Asian markets traded mixed Monday afternoon as Chinese factory activity in September came in above expectations.
Mainland Chinese stocks slipped by the afternoon, with the Shanghai composite shedding 0.4 percent and Shenzhen component falling 0.62 percent. The Shenzhen composite also slipped 0.611 percent.
Over in Hong Kong, the Hang Seng index rose 0.52 percent as shares of Hong Kong Exchanges and Clearing surged 2.12 percent.
Anheuser-Busch InBev’s Budweiser APAC listing jumped more than 6 percent by the afternoon on its public debut in Hong Kong on Monday, against the backdrop of protests that have lasted for months in the city.
The IPO is the second largest of 2019, with shares priced last week at the low end of the expected range.
“It’s a great stock for our market because it has regional exposure, it even gives you regional exposure into … the frontier markets which are hard to buy into. It’s in a defensive sector and … it’s liquid enough that people can actually trade it,” Mark Jolley, global strategist at CCB International Securities, told CNBC on Monday.
In Japan, the Nikkei 225 slipped 0.53 percent as shares of index heavyweight and conglomerate Softbank Group plunged more than 2 percent. The Topix also shed 1 percent.
South Korea’s Kospi recovered from an earlier slip to trade 0.5 percent higher. Australia’s S&P/ASX 200 advanced 0.14 percent.
Overall, the MSCI-Asia ex-Japan traded 0.13 percent higher.
Investors continued to watch developments on the U.S.-China trade front.
The White House is considering curbs on U.S. investments in China, according to a CNBC source. That included the possibility of blocking all American investments in Chinese companies, the source said.
The Chinese state-owned Global Times, in a piece published Sunday, described the potential restrictions from Washington on U.S. investments in China as “the latest attempt at a decoupling.”
Beijing’s top trade negotiator, Liu He, is expected to lead his country’s delegation to the United States one week after China’s National Holiday.
China’s PMI
Chinese manufacturing activity for September came in above expectations, according to data released on Monday.

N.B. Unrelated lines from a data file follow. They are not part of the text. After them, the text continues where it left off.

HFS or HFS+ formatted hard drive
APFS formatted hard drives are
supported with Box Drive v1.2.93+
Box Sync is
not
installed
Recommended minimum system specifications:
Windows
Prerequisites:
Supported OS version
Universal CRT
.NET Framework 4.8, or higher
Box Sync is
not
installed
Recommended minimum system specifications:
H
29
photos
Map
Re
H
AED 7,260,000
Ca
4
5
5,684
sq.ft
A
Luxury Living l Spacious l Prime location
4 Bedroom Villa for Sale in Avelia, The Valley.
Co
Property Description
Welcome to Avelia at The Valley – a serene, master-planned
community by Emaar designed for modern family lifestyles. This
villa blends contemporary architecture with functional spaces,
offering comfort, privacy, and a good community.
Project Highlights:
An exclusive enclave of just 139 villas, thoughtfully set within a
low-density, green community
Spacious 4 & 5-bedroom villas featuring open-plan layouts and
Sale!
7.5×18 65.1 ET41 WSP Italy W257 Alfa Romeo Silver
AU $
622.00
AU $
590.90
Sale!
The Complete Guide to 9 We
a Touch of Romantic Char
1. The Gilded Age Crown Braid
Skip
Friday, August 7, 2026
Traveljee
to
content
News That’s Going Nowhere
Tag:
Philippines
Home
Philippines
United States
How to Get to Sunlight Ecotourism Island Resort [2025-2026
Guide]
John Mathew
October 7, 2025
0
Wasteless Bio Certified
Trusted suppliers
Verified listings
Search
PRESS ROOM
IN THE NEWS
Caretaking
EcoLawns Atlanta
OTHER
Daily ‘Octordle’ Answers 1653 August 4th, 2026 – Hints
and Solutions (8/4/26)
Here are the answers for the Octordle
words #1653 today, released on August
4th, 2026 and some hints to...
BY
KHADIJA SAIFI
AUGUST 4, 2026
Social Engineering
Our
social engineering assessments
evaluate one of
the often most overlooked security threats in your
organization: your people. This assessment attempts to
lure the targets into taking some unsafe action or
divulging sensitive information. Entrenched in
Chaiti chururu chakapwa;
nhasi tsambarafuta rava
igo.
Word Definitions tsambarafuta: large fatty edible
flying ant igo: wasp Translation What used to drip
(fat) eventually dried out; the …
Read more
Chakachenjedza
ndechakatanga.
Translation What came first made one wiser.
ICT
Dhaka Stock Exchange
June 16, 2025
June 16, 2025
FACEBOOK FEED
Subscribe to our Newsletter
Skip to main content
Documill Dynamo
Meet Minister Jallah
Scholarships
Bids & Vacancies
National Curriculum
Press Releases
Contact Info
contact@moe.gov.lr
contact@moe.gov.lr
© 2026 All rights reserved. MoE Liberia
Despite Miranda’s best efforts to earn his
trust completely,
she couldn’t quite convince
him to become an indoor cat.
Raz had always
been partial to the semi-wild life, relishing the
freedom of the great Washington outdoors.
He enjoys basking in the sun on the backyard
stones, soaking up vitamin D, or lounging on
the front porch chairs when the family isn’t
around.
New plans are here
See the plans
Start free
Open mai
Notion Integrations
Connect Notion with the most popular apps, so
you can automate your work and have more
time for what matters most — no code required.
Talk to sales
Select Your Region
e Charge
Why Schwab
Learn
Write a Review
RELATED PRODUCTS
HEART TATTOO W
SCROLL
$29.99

A private survey showed Chinese manufacturing activity expanding more than expected in September. The Caixin/Markit factory Purchasing Managers’ Index (PMI) came in at 51.4 for September, above expectations of 50.2 by analysts in a Reuters poll.
The PMI reading had come in at 50.4 in August. The 50 level separates expansion from contraction in PMI readings.
The official Chinese manufacturing PMI for September was also above expectations, but still showed a contraction at 49.8 in September, higher than expectations of 49.5 by analysts in a Reuters poll. That compared against an official PMI reading of 49.5 in August.
“It continues to show that the Chinese economy is going through both a structural and a cyclical slowdown, particularly in the manufacturing sector which is being hit by various headwinds such as the tightening of domestic financing conditions back in 2017/2018,” Cedric Chehab, global head of country risk at Fitch Solutions, told CNBC’s “Street Signs” on Monday shortly after the official PMI release.
Chehab added that the trade war is “having a significant impact on the manufacturing sector,” with manufacturers moving out of China and relocating some of their operations.
Currencies and oil
The U.S. dollar index, which tracks the greenback against a basket of its peers, was at 99.161 after bouncing from levels below 98.4 last week.
The Japanese yen traded at 107.94 after weakening from levels below 107.2 in the previous trading week. The Australian dollar changed hands at $0.6756 after slipping from levels above $0.678 last week.
Oil prices edged higher in the afternoon of Asian trading hours, with international benchmark Brent crude futures up slightly to $61.94 per barrel and U.S. crude futures adding 0.13 percent to $55.98 per barrel.